By Alan Heil Jr.

John Lansing, BBG’s CEO (left) and Alan Heil and Amanda Bennett (3rd and 2d from right) pose with winners of the Cowan Award.
The United Nations calls it the worst humanitarian crisis since 1945. Largely ignored on world media: the threat that about 20 million people in four African countries, in addition to millions in Yemen, will starve to death, among them millions of children. Perhaps no news organization has focused so intensively on their desperate plight as a team of reporters and new media specialists at the Voice of America, the U.S. funded network that reaches the world in 47 languages via TV, radio, social media and online services.
Hunger Across Africa is VOA’s most successful, multimedia team project in 2017, its 75th year. A trio of Voice Africa Division journalists were winners of the prestigious Cowan Award. The award was established by the family of VOA’s 22nd director Geoff Cowan, who led the Voice from 1994-1996. It aimed to stimulate ambitious, exclusive humanitarian programming.
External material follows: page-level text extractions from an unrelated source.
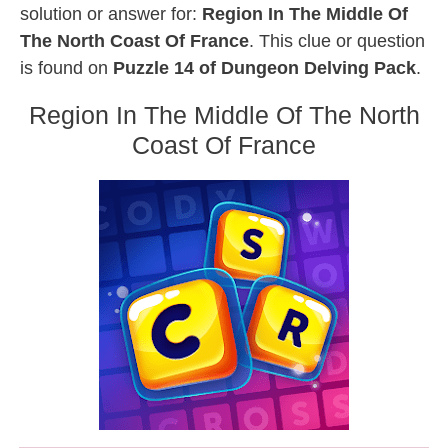
solution or answer for:
Region In The Middle Of
The North Coast Of France
. This clue or question
is found on
Puzzle 14 of Dungeon Delving Pack
.
Region In The Middle Of The North
Coast Of France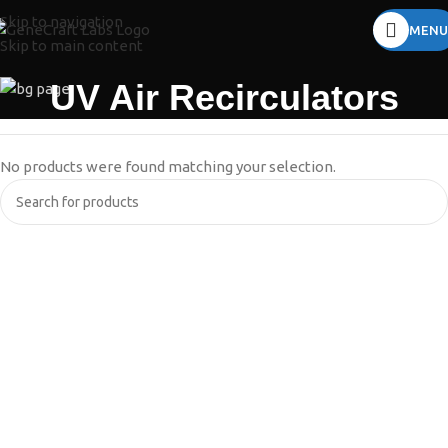
Skip to navigation
MENU
Skip to main content
UV Air Recirculators
No products were found matching your selection.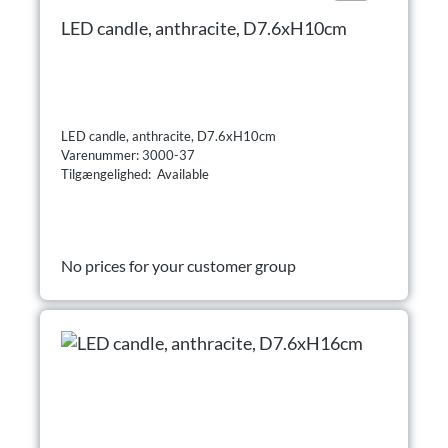
LED candle, anthracite, D7.6xH10cm
LED candle, anthracite, D7.6xH10cm
Varenummer: 3000-37
Tilgængelighed: Available
No prices for your customer group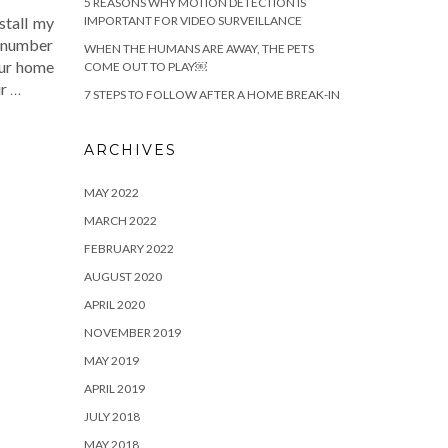
5 REASONS WHY MOTION DETECTION IS
IMPORTANT FOR VIDEO SURVEILLANCE
stall my
y number
WHEN THE HUMANS ARE AWAY, THE PETS
our home
COME OUT TO PLAY￼
ur
…
7 STEPS TO FOLLOW AFTER A HOME BREAK-IN
ARCHIVES
MAY 2022
MARCH 2022
FEBRUARY 2022
AUGUST 2020
APRIL 2020
NOVEMBER 2019
MAY 2019
APRIL 2019
JULY 2018
MAY 2018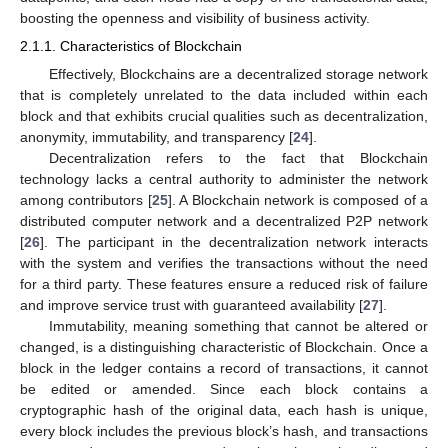
boosting the openness and visibility of business activity.
2.1.1. Characteristics of Blockchain
Effectively, Blockchains are a decentralized storage network
that is completely unrelated to the data included within each
block and that exhibits crucial qualities such as decentralization,
anonymity, immutability, and transparency [
24
].
Decentralization refers to the fact that Blockchain
technology lacks a central authority to administer the network
among contributors [
25
]. A Blockchain network is composed of a
distributed computer network and a decentralized P2P network
[
26
]. The participant in the decentralization network interacts
with the system and verifies the transactions without the need
for a third party. These features ensure a reduced risk of failure
and improve service trust with guaranteed availability [
27
].
Immutability, meaning something that cannot be altered or
changed, is a distinguishing characteristic of Blockchain. Once a
block in the ledger contains a record of transactions, it cannot
be edited or amended. Since each block contains a
cryptographic hash of the original data, each hash is unique,
every block includes the previous block’s hash, and transactions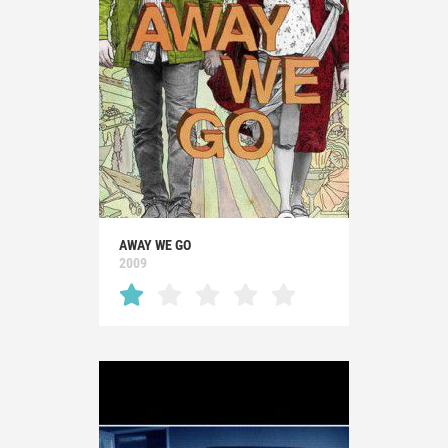
AWAY WE GO
2009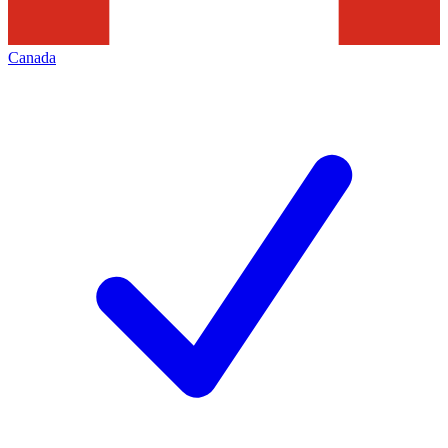
Canada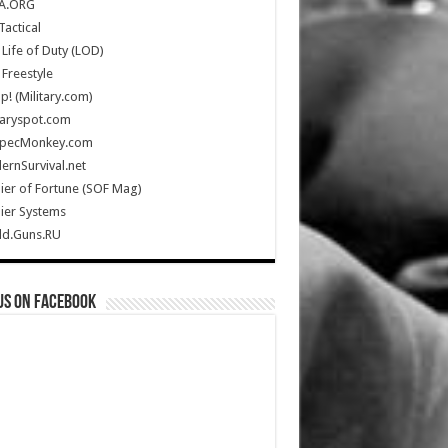
A.ORG
Tactical
Life of Duty (LOD)
Freestyle
Up! (Military.com)
taryspot.com
SpecMonkey.com
rnSurvival.net
ier of Fortune (SOF Mag)
ier Systems
ld.Guns.RU
us on Facebook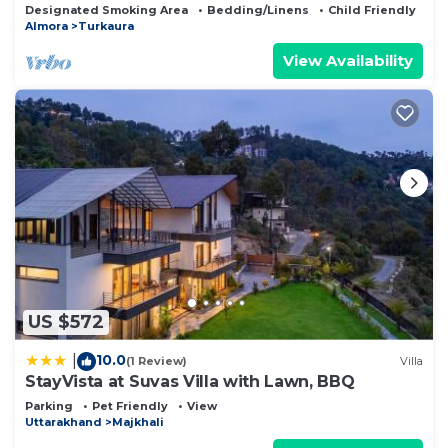
Designated Smoking Area
Bedding/Linens
Child Friendly
Almora
Turkaura
View Availability
US $572
10.0
|
(1 Review)
Villa
StayVista at Suvas Villa with Lawn, BBQ
Parking
Pet Friendly
View
Uttarakhand
Majkhali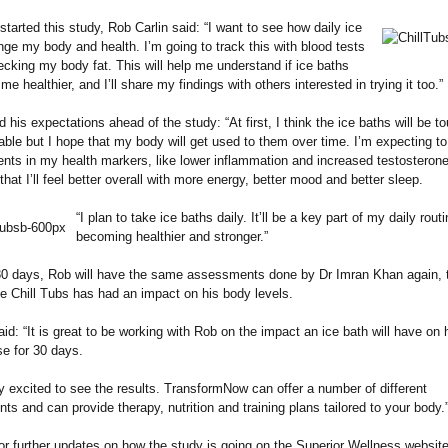
started this study, Rob Carlin said: “I want to see how daily ice
ge my body and health. I’m going to track this with blood tests
cking my body fat. This will help me understand if ice baths
e healthier, and I’ll share my findings with others interested in trying it too.”
 his expectations ahead of the study: “At first, I think the ice baths will be t
ble but I hope that my body will get used to them over time. I’m expecting t
ts in my health markers, like lower inflammation and increased testosterone 
that I’ll feel better overall with more energy, better mood and better sleep.
“I plan to take ice baths daily. It’ll be a key part of my daily routi
becoming healthier and stronger.”
 30 days, Rob will have the same assessments done by Dr Imran Khan again, 
e Chill Tubs has had an impact on his body levels.
id: “It is great to be working with Rob on the impact an ice bath will have on 
se for 30 days.
ly excited to see the results. TransformNow can offer a number of different
s and can provide therapy, nutrition and training plans tailored to your body.
or further updates on how the study is going on the Superior Wellness websit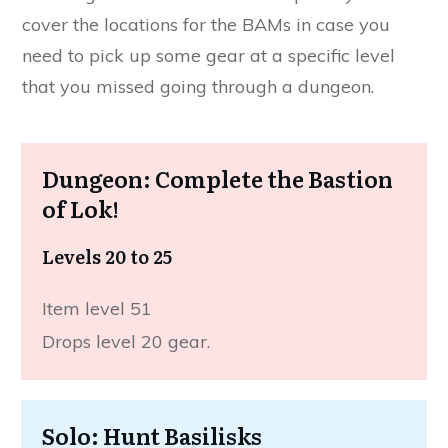
cover the locations for the BAMs in case you
need to pick up some gear at a specific level
that you missed going through a dungeon.
Dungeon: Complete the Bastion
of Lok!
Levels 20 to 25
Item level 51
Drops level 20 gear.
Solo: Hunt Basilisks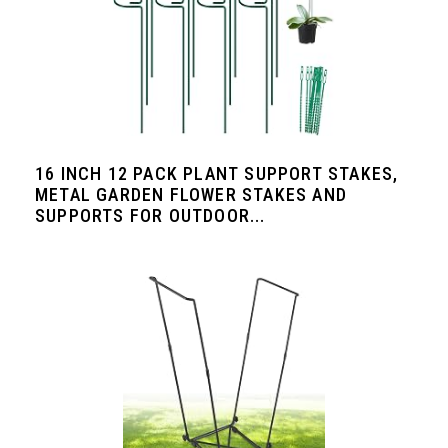
16 INCH 12 PACK PLANT SUPPORT STAKES,
METAL GARDEN FLOWER STAKES AND
SUPPORTS FOR OUTDOOR...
For more than two decades it has fulfilled Mr. Cowan’s dream of in-depth original reporting, and that of his late father Lou Cowan, the 2nd VOA director from 1943-1945 during World War II.
The three awards recipients in 2017 are senior editor-producer and writer Ms. Salem Fedaku of the Voice’s Africa Division and two of its on-scene field reporters, Abdul Aziz Osman and Nicolas Pinault. Their datelines included the drought-stricken areas of Niger, Nigeria, Somalia, Somaliland, and civil war plagued South Sudan. They reported on or visited other famine-threatened countries such as Djibouti, Ethiopia, Kenya, Malawi, Kenya, and Senegal.
As the current VOA director, Amanda Bennett, put it: “This was an amazing team effort. More than 100 original reports, dozens of videos, radio broadcasts, and panel discussions have been produced on numerous platforms along with many additional reports in 15 languages within the Africa Division.”
A FOOD CRISIS OVERVIEW
The threat of famine is not a new phenomenon in an arid stretch of desert across four time zones in sub-Sahara Africa, from the Indian to Atlantic Oceans. Salem Fedaku’s report June 16once again captured the essence of a regrettably frequent crisis:
“In 2003, Roger Thurow was a journalist assigned to cover a looming famine in Ethiopia. Upon arriving in the country, he was given a warning by a World Food Program worker who told him that ‘looking into the eyes of someone dying of hunger becomes a disease of the soul’.”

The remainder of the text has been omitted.